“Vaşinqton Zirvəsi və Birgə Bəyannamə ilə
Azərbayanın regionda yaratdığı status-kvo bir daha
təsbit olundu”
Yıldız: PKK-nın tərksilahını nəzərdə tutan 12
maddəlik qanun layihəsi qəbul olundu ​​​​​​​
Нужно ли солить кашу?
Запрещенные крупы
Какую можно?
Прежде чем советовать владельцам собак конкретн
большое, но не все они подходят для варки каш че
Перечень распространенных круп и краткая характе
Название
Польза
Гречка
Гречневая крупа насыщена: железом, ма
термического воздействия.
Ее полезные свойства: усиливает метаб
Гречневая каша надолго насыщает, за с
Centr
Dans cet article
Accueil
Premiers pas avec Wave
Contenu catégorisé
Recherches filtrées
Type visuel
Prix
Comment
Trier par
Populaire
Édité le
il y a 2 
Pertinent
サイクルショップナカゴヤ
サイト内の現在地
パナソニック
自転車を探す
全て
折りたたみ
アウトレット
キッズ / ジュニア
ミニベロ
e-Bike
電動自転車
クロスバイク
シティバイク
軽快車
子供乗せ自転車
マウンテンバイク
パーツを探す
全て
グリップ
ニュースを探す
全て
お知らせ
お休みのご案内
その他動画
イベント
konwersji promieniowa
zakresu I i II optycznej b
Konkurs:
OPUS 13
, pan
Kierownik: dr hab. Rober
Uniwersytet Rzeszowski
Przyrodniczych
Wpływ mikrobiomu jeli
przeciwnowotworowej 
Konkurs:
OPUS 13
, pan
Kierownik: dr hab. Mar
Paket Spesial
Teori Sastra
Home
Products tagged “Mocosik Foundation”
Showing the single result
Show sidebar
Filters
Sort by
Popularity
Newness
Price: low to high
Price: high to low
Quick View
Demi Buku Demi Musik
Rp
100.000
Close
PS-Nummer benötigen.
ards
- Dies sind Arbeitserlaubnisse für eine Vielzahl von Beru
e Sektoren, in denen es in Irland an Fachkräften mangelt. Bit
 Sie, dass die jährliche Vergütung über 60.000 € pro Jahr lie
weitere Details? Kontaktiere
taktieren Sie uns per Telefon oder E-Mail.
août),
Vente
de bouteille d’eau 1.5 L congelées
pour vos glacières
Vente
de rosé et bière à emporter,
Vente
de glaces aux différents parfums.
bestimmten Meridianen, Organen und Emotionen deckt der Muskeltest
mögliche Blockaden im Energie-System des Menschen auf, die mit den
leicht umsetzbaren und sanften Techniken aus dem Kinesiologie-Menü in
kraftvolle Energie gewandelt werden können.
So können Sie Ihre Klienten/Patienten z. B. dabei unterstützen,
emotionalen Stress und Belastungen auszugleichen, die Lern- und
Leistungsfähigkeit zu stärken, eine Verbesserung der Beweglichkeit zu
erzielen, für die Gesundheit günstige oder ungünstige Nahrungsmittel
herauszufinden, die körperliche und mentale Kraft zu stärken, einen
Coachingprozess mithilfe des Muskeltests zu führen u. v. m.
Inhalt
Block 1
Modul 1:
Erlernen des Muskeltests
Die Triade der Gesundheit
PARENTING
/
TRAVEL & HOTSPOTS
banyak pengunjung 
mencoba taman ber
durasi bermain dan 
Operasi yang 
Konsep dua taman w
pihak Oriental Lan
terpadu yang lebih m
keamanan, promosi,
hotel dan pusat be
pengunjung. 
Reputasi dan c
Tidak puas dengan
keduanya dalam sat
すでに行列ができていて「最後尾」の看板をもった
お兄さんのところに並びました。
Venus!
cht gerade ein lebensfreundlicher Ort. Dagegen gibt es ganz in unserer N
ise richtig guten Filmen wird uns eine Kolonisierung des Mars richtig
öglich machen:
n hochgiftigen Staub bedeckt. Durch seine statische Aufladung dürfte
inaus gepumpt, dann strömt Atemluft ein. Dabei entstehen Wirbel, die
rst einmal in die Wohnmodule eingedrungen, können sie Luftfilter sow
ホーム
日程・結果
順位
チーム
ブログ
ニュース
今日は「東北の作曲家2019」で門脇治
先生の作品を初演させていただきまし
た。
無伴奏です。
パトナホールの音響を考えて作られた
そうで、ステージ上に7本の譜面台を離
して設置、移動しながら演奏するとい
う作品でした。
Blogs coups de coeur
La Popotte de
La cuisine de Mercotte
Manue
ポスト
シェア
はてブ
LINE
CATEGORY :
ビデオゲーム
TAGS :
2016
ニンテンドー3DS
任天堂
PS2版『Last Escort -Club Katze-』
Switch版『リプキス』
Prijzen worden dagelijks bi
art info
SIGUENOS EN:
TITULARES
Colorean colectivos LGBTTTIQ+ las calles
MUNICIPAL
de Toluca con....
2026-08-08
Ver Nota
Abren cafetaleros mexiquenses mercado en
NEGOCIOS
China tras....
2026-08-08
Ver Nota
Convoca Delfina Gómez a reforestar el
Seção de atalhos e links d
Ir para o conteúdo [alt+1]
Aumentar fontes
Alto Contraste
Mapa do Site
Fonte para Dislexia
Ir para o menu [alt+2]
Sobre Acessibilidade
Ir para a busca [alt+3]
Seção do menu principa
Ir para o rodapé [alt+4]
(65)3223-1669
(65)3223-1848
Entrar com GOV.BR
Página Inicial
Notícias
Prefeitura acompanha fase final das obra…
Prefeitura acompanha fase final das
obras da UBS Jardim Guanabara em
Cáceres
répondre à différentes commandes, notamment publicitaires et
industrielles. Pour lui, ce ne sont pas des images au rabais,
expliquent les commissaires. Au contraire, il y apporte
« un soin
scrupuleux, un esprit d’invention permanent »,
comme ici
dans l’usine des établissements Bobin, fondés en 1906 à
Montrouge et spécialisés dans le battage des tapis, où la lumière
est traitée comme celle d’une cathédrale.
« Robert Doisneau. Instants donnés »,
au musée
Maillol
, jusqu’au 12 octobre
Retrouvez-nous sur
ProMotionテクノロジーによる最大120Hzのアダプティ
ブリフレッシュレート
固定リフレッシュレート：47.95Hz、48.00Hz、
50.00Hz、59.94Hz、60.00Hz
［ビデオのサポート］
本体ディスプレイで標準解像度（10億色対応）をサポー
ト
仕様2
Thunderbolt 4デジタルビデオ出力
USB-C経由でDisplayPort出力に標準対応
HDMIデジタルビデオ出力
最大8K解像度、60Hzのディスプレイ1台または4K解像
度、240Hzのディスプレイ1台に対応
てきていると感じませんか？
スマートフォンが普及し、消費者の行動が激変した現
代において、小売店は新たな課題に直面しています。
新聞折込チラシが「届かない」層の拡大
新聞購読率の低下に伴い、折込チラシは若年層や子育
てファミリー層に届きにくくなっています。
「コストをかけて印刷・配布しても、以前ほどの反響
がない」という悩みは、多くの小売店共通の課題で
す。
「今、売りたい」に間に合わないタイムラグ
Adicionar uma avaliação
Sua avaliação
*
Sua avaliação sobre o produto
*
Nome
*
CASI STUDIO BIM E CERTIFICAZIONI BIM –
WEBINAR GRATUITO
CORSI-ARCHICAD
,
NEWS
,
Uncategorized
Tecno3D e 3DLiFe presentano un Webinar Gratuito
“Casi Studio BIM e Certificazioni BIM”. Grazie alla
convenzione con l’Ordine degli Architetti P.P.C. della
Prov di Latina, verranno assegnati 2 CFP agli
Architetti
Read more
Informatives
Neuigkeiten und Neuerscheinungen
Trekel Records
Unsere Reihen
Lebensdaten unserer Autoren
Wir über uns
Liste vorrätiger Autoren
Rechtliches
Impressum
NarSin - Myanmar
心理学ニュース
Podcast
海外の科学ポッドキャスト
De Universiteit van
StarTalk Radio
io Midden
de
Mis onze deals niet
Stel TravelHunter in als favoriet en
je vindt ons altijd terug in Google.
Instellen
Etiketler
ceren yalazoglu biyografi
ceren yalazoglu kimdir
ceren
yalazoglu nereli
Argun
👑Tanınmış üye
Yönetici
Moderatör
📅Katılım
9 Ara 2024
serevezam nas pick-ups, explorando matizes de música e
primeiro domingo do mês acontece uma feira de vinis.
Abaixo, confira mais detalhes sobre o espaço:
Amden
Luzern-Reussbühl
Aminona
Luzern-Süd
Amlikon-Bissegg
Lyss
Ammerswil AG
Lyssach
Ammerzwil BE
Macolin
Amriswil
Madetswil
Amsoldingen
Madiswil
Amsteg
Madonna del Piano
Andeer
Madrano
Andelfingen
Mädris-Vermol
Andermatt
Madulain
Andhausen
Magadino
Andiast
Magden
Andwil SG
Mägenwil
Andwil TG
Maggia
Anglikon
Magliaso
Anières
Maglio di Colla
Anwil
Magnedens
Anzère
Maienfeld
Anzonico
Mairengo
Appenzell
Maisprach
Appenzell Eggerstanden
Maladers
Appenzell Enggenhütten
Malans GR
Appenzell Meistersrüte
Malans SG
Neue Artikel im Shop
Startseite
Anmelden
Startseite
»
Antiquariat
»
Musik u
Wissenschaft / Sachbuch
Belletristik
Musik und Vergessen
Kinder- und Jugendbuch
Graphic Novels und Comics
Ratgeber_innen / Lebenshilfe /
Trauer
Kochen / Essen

----

▸ About this task:
Where the word "olundu" shows up in a line of the entries above, copy that line.

▸ Final answer:
təsbit olundu”
maddəlik qanun layihəsi qəbul olundu ​​​​​​​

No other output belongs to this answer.